> [WHAT YOU NEED TO DO]: Could you filter the data below down to the lines that hold the word "Natkjole"?

[[ DATA RECORDS open ]]

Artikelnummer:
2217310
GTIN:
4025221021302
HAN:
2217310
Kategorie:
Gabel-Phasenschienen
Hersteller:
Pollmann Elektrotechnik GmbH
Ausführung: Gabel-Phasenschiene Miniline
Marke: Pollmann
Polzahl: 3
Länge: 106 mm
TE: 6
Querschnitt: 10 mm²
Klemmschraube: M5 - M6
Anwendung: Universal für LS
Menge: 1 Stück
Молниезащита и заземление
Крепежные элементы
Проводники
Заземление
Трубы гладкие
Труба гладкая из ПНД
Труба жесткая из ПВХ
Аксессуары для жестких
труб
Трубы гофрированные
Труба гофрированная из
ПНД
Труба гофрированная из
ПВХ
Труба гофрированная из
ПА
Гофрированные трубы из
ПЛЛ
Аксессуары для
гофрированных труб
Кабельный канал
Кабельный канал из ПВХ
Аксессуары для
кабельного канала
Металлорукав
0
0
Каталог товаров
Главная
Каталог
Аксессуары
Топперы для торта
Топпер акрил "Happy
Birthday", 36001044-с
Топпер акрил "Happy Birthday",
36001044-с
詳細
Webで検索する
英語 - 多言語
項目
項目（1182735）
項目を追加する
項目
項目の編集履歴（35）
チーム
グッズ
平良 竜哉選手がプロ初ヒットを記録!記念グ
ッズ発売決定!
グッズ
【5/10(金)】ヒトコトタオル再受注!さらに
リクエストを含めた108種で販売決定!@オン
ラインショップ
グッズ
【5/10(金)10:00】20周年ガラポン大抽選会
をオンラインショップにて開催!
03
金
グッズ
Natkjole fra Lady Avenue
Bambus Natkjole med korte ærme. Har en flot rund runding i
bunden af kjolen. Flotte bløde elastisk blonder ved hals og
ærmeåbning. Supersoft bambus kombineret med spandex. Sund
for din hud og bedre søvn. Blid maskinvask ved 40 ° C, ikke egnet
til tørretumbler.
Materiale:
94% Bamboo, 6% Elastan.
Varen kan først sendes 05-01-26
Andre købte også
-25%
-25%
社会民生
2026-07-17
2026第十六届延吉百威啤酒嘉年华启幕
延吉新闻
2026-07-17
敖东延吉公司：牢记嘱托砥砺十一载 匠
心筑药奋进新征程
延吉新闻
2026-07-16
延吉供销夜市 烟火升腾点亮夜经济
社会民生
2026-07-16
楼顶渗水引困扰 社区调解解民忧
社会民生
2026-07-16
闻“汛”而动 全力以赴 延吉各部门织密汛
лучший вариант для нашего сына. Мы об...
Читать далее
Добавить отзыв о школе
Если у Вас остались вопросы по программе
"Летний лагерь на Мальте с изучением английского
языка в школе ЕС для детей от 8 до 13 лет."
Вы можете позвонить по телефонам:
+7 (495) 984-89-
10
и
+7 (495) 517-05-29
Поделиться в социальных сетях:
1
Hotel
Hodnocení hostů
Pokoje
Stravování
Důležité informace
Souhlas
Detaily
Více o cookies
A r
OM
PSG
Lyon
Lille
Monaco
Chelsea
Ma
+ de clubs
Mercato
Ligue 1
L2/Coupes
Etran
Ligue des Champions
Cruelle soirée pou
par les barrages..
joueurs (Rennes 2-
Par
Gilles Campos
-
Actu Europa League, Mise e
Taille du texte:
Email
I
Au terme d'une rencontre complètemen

[[ DATA RECORDS closed ]]

> [PROBLEM SOLUTION]:
Natkjole fra Lady Avenue
Bambus Natkjole med korte ærme. Har en flot rund runding i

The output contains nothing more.